Cast: Amy Poehler, Mindy Kaling, Phyllis Smith, Richard Kind, Lewis Black, Bill Maher
Director: Pete Doctor
"Do you ever look at someone and wonder what is going on inside their head?" asks the blue-haired pixie full of up-and-up named Joy, as this candy-coloured dream made of gumball begins. Then, she shows it to you inside out and blows your mind away.
Inside Out is about a pre-teen girl who is moving home from suburban America with its backyards and frozen lakes to a townhouse in San Francisco. Excited-terrified about new school, new friends and a new way of life, Riley (Kaitlyn Dias) and her parents are not moving home alone, they are carrying a headquarter-full of emotions with them.
In Riley's case, the emotions are snobby Disgust (Mindy Kaling), always on short fuse Anger (Lewis Black), a blue mope Sadness (Phyllis Smith) and squiggly, shifty Fear (Bill Hader). But the one emotion who rules the headquarters - imagine a Star Trek-like, console-filled HO - is the aforementioned Joy.
Amy Poehler's exuberant Joy is the dominant emotion in 11-year-old Riley's mind till things start going wrong.
However, as Riley's suburban Minnesota home turns into broccoli-and-rat-filled (Riley's pet hates) San Francisco, Joy loses control and the sulky Sadness starts turning things blue. The exuberant Joy won't have any of it, chaos ensues, and Sadness and Joy are ejected out of the control tower and into the brain. Now, it is left to the lesser emotions to run Riley's life.
And that is where this Pixar adventure turns truly imaginative and a treat for parents accompanying the kids. Pete Doctor and the co-director Ronnie Del Carmen leave no metaphor unexplored as Joy and Sadness take a psychological tour - they peek at the scary subconscious, see how a Hollywood-style dream factory works and even take a train of thoughts.
There is stuff in there that many 11-year-olds won't get (hell, even parents will have to Google non-objective fragmentation) but the film works at so many levels that you can let some of it go. It is essentially a human story which will make you reminiscence about your childhood, memories you still have and memories you let go, and things your life revolved around until it didn't.
A blue blob of gloom, Sadness (Phyllis Smith), has an important lesson to impart in the film.

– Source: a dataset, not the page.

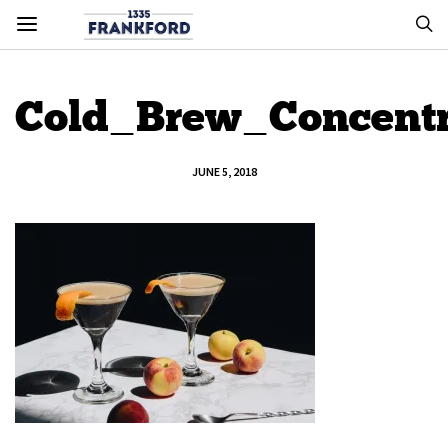
Cold_Brew_Concentr
JUNE 5, 2018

A particularly heart-tugging line of script involves Riley's imaginary friend Bing Bong (Richard Kind). Part cat, part elephant with the brain of dolphin (of which he is very proud), he refuses to be relegated to the past. In the film, past means an abyss of nothingness, a point of no return. This is where old piano lesson and phone numbers that are not needed go, and sometimes childhood prized possessions that are not wanted any more.
And all this happens in the colourful, pixelated goodness for which Pixar is rightly renowned. If San Francisco is rendered in dull and frightening colours, the dream world has all the colours of an amusement park while abstract thought looks like Picasso's cubist work.
Mindy Kaling's snobbish Disgust is one of the emotions left incharge as Sadness and Joy both vanish.
There's a lesson in there too for our generation, obsessed as we are with happiness and escaping the harsh reality. As Joy and Sadness' buddy chemistry grows, the film forces us to face us with one essential fact - sometimes we need to embrace blue. Probably a lesson you don't expect from a Pixar film or in a multiplex but a little bit of soul searching never hurt anybody.
And then, Sadness would never have asked this close to the climax, "Riley is about to turn 13, what can go wrong?" What, indeed.